Panasonic has a strong commitment to the PowerDrive2 and has solid plans for its future. The company has an internal model of the PowerDrive2 and at press time was finalizing agreements with vendors of Mac-compatible products to offer the PowerDrive2 as an option. Panasonic also plans to create a PowerDrive2 with a Super Density drive that can read the Super Density CD-ROMs, expected in the near future. They will hold 5, 9, 10, and even 18 GB of data on a single disc. There are also plans for a PowerDrive2 jukebox, a CD changer, and a WORM (write-once, read-many) version of the PD cartridge. And in about a year, the Panasonic drive will be competing against a similar CD-ROM/optical-media drive from Sony and Philips, which might spur competitive pricing.
The Bottom Line
As convenient as it is to have both a CD-ROM drive and an optical drive occupying only a single SCSI address, the PowerDrive2 is unlikely to usurp the position of SyQuest or Zip drives as an industry standard for removable media because of its cost. But as production ramps up in the coming months, prices for the drive, as well as for its cartridges, will probably drop to more-competitive levels -- at the same time as Panasonic keeps it on the cutting edge of new technology.
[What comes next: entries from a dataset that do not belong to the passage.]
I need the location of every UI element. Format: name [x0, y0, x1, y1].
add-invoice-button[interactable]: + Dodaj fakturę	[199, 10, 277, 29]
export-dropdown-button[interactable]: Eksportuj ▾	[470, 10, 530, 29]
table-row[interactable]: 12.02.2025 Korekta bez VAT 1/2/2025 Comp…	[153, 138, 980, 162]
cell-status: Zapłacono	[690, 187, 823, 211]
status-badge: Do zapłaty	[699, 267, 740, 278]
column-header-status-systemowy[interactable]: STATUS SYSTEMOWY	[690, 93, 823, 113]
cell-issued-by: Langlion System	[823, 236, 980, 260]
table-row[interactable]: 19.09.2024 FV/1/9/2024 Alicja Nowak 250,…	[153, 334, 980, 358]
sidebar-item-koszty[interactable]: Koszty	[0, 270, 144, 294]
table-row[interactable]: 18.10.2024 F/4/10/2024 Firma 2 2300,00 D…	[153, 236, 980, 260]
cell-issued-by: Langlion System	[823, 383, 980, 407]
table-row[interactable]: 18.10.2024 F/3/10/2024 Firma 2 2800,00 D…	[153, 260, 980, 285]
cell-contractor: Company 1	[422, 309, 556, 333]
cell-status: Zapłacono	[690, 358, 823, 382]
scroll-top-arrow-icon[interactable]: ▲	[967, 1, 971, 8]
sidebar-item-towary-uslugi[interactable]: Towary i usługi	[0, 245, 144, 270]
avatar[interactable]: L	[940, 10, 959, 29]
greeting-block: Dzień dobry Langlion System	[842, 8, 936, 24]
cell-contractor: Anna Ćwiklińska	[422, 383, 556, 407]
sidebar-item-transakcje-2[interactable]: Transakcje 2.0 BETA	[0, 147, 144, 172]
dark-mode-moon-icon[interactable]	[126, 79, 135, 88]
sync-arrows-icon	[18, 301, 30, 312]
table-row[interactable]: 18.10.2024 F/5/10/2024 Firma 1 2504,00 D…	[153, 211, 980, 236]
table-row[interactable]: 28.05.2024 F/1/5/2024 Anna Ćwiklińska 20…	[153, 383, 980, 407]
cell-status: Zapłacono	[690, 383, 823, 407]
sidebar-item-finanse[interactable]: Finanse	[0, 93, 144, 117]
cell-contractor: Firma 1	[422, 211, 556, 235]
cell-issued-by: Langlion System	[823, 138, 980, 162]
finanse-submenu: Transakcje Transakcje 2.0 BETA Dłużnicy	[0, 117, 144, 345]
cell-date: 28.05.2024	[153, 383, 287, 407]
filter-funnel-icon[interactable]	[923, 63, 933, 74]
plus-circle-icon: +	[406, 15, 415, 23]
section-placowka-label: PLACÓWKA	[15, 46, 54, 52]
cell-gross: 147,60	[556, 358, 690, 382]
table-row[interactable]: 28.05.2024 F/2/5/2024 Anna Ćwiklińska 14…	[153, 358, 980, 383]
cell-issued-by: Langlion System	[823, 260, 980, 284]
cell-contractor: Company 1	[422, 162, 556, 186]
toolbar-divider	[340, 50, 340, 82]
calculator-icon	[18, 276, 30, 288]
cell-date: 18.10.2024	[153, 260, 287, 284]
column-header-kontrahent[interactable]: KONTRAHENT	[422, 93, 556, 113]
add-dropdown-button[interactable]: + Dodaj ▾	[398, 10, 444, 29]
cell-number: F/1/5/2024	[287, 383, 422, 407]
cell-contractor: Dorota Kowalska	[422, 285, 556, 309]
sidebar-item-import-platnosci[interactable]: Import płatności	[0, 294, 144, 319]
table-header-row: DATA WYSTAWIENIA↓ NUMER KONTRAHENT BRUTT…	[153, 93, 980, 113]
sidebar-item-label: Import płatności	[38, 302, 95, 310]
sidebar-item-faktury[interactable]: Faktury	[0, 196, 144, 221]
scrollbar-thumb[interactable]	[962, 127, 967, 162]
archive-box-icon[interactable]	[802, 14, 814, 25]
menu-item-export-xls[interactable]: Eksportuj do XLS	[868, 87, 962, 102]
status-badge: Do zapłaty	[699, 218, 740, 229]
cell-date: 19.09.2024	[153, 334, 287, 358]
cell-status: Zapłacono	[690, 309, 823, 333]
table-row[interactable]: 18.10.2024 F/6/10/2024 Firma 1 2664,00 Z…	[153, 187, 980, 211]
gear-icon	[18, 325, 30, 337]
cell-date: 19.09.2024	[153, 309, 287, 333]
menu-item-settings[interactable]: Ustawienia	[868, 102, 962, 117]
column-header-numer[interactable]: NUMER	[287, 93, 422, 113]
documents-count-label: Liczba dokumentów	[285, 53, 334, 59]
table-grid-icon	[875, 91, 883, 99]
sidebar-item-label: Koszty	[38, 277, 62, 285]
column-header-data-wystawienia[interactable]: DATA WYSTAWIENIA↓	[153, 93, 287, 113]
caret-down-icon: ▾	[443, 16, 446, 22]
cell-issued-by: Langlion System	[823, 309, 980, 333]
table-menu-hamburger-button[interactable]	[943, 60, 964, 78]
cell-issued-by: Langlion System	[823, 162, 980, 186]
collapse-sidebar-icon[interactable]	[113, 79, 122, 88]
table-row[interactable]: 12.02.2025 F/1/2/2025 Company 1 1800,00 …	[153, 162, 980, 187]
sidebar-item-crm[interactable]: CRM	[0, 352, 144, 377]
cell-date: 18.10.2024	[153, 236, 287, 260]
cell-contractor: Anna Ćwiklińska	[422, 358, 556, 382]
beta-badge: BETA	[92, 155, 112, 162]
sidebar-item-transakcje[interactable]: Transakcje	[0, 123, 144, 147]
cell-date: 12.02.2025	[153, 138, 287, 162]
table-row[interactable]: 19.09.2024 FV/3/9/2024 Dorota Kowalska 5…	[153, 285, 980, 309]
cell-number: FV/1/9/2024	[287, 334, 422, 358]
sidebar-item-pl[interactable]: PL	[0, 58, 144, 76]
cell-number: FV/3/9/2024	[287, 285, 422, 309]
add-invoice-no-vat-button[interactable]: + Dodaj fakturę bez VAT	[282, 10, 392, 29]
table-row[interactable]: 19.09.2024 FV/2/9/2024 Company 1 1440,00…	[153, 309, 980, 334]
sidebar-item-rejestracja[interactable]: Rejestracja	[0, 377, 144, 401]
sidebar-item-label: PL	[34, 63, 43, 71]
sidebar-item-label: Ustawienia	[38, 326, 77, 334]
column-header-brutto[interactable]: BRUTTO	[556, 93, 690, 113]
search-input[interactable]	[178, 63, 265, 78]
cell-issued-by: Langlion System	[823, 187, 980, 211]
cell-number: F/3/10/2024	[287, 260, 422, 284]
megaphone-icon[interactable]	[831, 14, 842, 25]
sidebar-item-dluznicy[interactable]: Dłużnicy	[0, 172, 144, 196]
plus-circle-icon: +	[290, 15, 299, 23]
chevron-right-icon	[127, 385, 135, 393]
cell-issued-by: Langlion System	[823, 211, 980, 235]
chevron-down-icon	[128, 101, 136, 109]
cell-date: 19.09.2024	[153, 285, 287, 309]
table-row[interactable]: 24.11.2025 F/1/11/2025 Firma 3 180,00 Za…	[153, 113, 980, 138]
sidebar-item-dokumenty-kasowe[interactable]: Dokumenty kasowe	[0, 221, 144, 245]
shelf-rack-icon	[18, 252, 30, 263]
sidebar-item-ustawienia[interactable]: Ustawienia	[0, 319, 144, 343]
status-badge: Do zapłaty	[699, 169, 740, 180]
Panasonic PowerDrive2 LF-1000AB
Rating: (3.5 out of 5 mice) Average/Very Good
Price: $995; 650-MB PD cartridge, $59 (list).
Pros: Removable-storage and CD-ROM drive take up a single SCSI ID.
Cons: Slow. Proprietary cartridges.
Company: Panasonic Communications & Systems, Secaucus, NJ; 800-742-8086 or 201-348-7000.
Reader Service: Circle #408.
Innovative and convenient, the Panasonic PowerDrive2 LF-1000AB works as both a CD-ROM drive and a phase-change optical drive, so you get dual functionality at a single SCSI address.